### Problem
Before printing the listing, strip out its pictures and keep everything else exact.

** Opening The input block **

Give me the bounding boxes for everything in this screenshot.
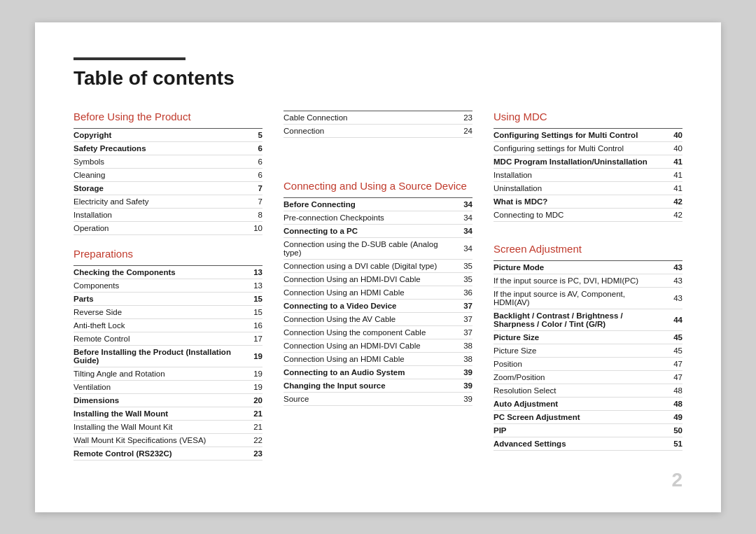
toc-label: Installing the Wall Mount Kit [74, 420, 234, 433]
toc-number: 34 [444, 224, 473, 237]
toc-number: 44 [654, 309, 683, 330]
toc-number: 23 [444, 111, 473, 124]
toc-number: 19 [234, 345, 263, 367]
toc-label: Cable Connection [284, 111, 444, 124]
toc-label: Electricity and Safety [74, 195, 234, 208]
toc-number: 21 [234, 420, 263, 433]
col1-section2-table: Checking the Components13Components13Par… [74, 265, 262, 461]
col1-section1-heading: Before Using the Product [74, 111, 262, 122]
col1-section2: Preparations Checking the Components13Co… [74, 248, 262, 461]
page-title: Table of contents [74, 67, 682, 90]
toc-number: 43 [654, 274, 683, 287]
title-bar [74, 57, 186, 60]
toc-label: Dimensions [74, 393, 234, 407]
toc-label: Installation [74, 208, 234, 221]
col1-section1-table: Copyright5Safety Precautions6Symbols6Cle… [74, 128, 262, 235]
toc-label: Pre-connection Checkpoints [284, 211, 444, 224]
toc-number: 42 [654, 208, 683, 221]
toc-number: 50 [654, 423, 683, 437]
toc-label: Connection Using an HDMI Cable [284, 352, 444, 365]
toc-label: Connection using a DVI cable (Digital ty… [284, 259, 444, 272]
toc-label: Configuring Settings for Multi Control [493, 128, 654, 141]
toc-label: Changing the Input source [284, 379, 444, 392]
toc-label: Connecting to a PC [284, 224, 444, 237]
col2: Cable Connection23Connection24 Connectin… [284, 111, 493, 473]
toc-label: Connecting to MDC [493, 208, 654, 221]
toc-number: 48 [654, 384, 683, 397]
toc-number: 35 [444, 272, 473, 286]
toc-number: 24 [444, 124, 473, 137]
toc-label: Zoom/Position [493, 370, 654, 384]
toc-label: Copyright [74, 128, 234, 141]
page-number: 2 [671, 469, 682, 491]
toc-number: 6 [234, 141, 263, 155]
toc-number: 35 [444, 259, 473, 272]
toc-label: Picture Mode [493, 260, 654, 274]
toc-number: 21 [234, 407, 263, 420]
toc-label: Parts [74, 292, 234, 305]
toc-number: 17 [234, 332, 263, 345]
toc-number: 41 [654, 155, 683, 168]
toc-number: 43 [654, 260, 683, 274]
page: Table of contents Before Using the Produ… [35, 22, 721, 512]
toc-number: 37 [444, 325, 473, 339]
toc-label: Cleaning [74, 168, 234, 181]
col3-section2-heading: Screen Adjustment [493, 243, 682, 255]
col3-section1-heading: Using MDC [493, 111, 682, 122]
toc-number: 42 [654, 195, 683, 208]
toc-number: 47 [654, 357, 683, 370]
col1-section1: Before Using the Product Copyright5Safet… [74, 111, 262, 235]
toc-number: 39 [444, 365, 473, 379]
toc-number: 37 [444, 312, 473, 325]
toc-label: Configuring settings for Multi Control [493, 141, 654, 155]
toc-label: PC Screen Adjustment [493, 410, 654, 423]
toc-number: 43 [654, 287, 683, 309]
toc-label: Picture Size [493, 344, 654, 357]
toc-number: 16 [234, 318, 263, 332]
toc-number: 19 [234, 380, 263, 393]
toc-label: Remote Control [74, 332, 234, 345]
toc-number: 15 [234, 292, 263, 305]
toc-number: 39 [444, 379, 473, 392]
toc-label: Picture Size [493, 330, 654, 344]
toc-label: Storage [74, 181, 234, 195]
toc-label: Components [74, 279, 234, 292]
toc-number: 38 [444, 352, 473, 365]
col3-section1-table: Configuring Settings for Multi Control40… [493, 128, 682, 222]
toc-number: 8 [234, 208, 263, 221]
toc-label: Connection Using an HDMI Cable [284, 286, 444, 299]
toc-label: Ventilation [74, 380, 234, 393]
toc-label: MDC Program Installation/Uninstallation [493, 155, 654, 168]
toc-number: 41 [654, 168, 683, 181]
toc-number: 19 [234, 367, 263, 380]
toc-number: 15 [234, 305, 263, 318]
toc-label: Connection Using an HDMI-DVI Cable [284, 339, 444, 352]
toc-number: 23 [234, 447, 263, 460]
toc-number: 34 [444, 197, 473, 211]
toc-number: 34 [444, 211, 473, 224]
col1: Before Using the Product Copyright5Safet… [74, 111, 284, 473]
toc-label: Connection [284, 124, 444, 137]
col2-section2-table: Before Connecting34Pre-connection Checkp… [284, 197, 472, 406]
toc-number: 37 [444, 299, 473, 312]
col3-section2: Screen Adjustment Picture Mode43If the i… [493, 243, 682, 451]
toc-number: 6 [234, 168, 263, 181]
toc-label: Connecting to a Video Device [284, 299, 444, 312]
col3: Using MDC Configuring Settings for Multi… [493, 111, 682, 473]
toc-label: Symbols [74, 155, 234, 168]
col2-section2-heading: Connecting and Using a Source Device [284, 180, 472, 192]
toc-label: Advanced Settings [493, 437, 654, 450]
toc-number: 13 [234, 265, 263, 279]
toc-label: Position [493, 357, 654, 370]
col2-section2: Connecting and Using a Source Device Bef… [284, 180, 472, 406]
toc-number: 47 [654, 370, 683, 384]
toc-columns: Before Using the Product Copyright5Safet… [74, 111, 682, 473]
col2-section1: Cable Connection23Connection24 [284, 111, 472, 138]
toc-label: Connecting to an Audio System [284, 365, 444, 379]
toc-label: Connection Using the component Cable [284, 325, 444, 339]
toc-label: Anti-theft Lock [74, 318, 234, 332]
toc-label: Uninstallation [493, 181, 654, 195]
toc-label: Remote Control (RS232C) [74, 447, 234, 460]
toc-number: 41 [654, 181, 683, 195]
toc-number: 34 [444, 237, 473, 259]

** Closing The input block **

### Solution for this problem
Give me the bounding boxes for everything in this screenshot.
toc-label: Installing the Wall Mount Kit [74, 420, 234, 433]
toc-number: 34 [444, 224, 473, 237]
toc-number: 44 [654, 309, 683, 330]
toc-number: 23 [444, 111, 473, 124]
toc-number: 19 [234, 345, 263, 367]
toc-label: Cable Connection [284, 111, 444, 124]
toc-label: Electricity and Safety [74, 195, 234, 208]
toc-number: 21 [234, 420, 263, 433]
col1-section2-table: Checking the Components13Components13Par… [74, 265, 262, 461]
col1-section1-heading: Before Using the Product [74, 111, 262, 122]
col1-section2: Preparations Checking the Components13Co… [74, 248, 262, 461]
page-title: Table of contents [74, 67, 682, 90]
toc-number: 43 [654, 274, 683, 287]
title-bar [74, 57, 186, 60]
toc-label: Dimensions [74, 393, 234, 407]
toc-label: Installation [74, 208, 234, 221]
col1-section1-table: Copyright5Safety Precautions6Symbols6Cle… [74, 128, 262, 235]
toc-label: Pre-connection Checkpoints [284, 211, 444, 224]
toc-number: 42 [654, 208, 683, 221]
toc-number: 50 [654, 423, 683, 437]
toc-label: Connection Using an HDMI Cable [284, 352, 444, 365]
toc-label: Connection using a DVI cable (Digital ty… [284, 259, 444, 272]
toc-label: Configuring Settings for Multi Control [493, 128, 654, 141]
toc-label: Changing the Input source [284, 379, 444, 392]
toc-label: Connecting to a PC [284, 224, 444, 237]
col2: Cable Connection23Connection24 Connectin… [284, 111, 493, 473]
toc-label: Connecting to MDC [493, 208, 654, 221]
toc-number: 48 [654, 384, 683, 397]
toc-number: 35 [444, 272, 473, 286]
toc-number: 24 [444, 124, 473, 137]
toc-label: Zoom/Position [493, 370, 654, 384]
toc-label: Copyright [74, 128, 234, 141]
page-number: 2 [671, 469, 682, 491]
toc-number: 6 [234, 141, 263, 155]
toc-number: 35 [444, 259, 473, 272]
toc-label: Picture Mode [493, 260, 654, 274]
toc-number: 21 [234, 407, 263, 420]
toc-label: Parts [74, 292, 234, 305]
toc-number: 17 [234, 332, 263, 345]
toc-number: 41 [654, 155, 683, 168]
toc-number: 43 [654, 260, 683, 274]
page: Table of contents Before Using the Produ… [35, 22, 721, 512]
toc-number: 37 [444, 325, 473, 339]
toc-label: Cleaning [74, 168, 234, 181]
col3-section2-heading: Screen Adjustment [493, 243, 682, 255]
col3-section1-heading: Using MDC [493, 111, 682, 122]
toc-number: 42 [654, 195, 683, 208]
toc-number: 47 [654, 357, 683, 370]
col1-section1: Before Using the Product Copyright5Safet… [74, 111, 262, 235]
toc-number: 39 [444, 365, 473, 379]
toc-number: 37 [444, 312, 473, 325]
toc-label: Configuring settings for Multi Control [493, 141, 654, 155]
toc-label: PC Screen Adjustment [493, 410, 654, 423]
toc-number: 43 [654, 287, 683, 309]
toc-label: Picture Size [493, 344, 654, 357]
toc-number: 16 [234, 318, 263, 332]
toc-number: 19 [234, 380, 263, 393]
toc-label: Remote Control [74, 332, 234, 345]
toc-number: 15 [234, 292, 263, 305]
toc-number: 39 [444, 379, 473, 392]
toc-label: Picture Size [493, 330, 654, 344]
toc-label: Storage [74, 181, 234, 195]
toc-label: Components [74, 279, 234, 292]
toc-number: 38 [444, 352, 473, 365]
col3-section1-table: Configuring Settings for Multi Control40… [493, 128, 682, 222]
toc-number: 8 [234, 208, 263, 221]
toc-label: Connection Using an HDMI Cable [284, 286, 444, 299]
toc-label: Ventilation [74, 380, 234, 393]
toc-label: MDC Program Installation/Uninstallation [493, 155, 654, 168]
toc-number: 41 [654, 168, 683, 181]
toc-number: 19 [234, 367, 263, 380]
toc-number: 15 [234, 305, 263, 318]
toc-label: Connection Using an HDMI-DVI Cable [284, 339, 444, 352]
toc-number: 23 [234, 447, 263, 460]
toc-number: 34 [444, 197, 473, 211]
toc-number: 34 [444, 211, 473, 224]
col1: Before Using the Product Copyright5Safet… [74, 111, 284, 473]
toc-label: Connection [284, 124, 444, 137]
col2-section2-table: Before Connecting34Pre-connection Checkp… [284, 197, 472, 406]
toc-number: 37 [444, 299, 473, 312]
col3-section2: Screen Adjustment Picture Mode43If the i… [493, 243, 682, 451]
toc-number: 6 [234, 168, 263, 181]
toc-label: Connecting to a Video Device [284, 299, 444, 312]
col3: Using MDC Configuring Settings for Multi… [493, 111, 682, 473]
toc-label: Symbols [74, 155, 234, 168]
col2-section2-heading: Connecting and Using a Source Device [284, 180, 472, 192]
toc-label: Advanced Settings [493, 437, 654, 450]
toc-number: 13 [234, 265, 263, 279]
toc-label: Position [493, 357, 654, 370]
col2-section2: Connecting and Using a Source Device Bef… [284, 180, 472, 406]
toc-number: 47 [654, 370, 683, 384]
toc-columns: Before Using the Product Copyright5Safet… [74, 111, 682, 473]
col2-section1: Cable Connection23Connection24 [284, 111, 472, 138]
toc-label: Connecting to an Audio System [284, 365, 444, 379]
toc-label: Connection Using the component Cable [284, 325, 444, 339]
toc-label: Anti-theft Lock [74, 318, 234, 332]
toc-label: Uninstallation [493, 181, 654, 195]
toc-label: Remote Control (RS232C) [74, 447, 234, 460]
toc-number: 41 [654, 181, 683, 195]
toc-number: 34 [444, 237, 473, 259]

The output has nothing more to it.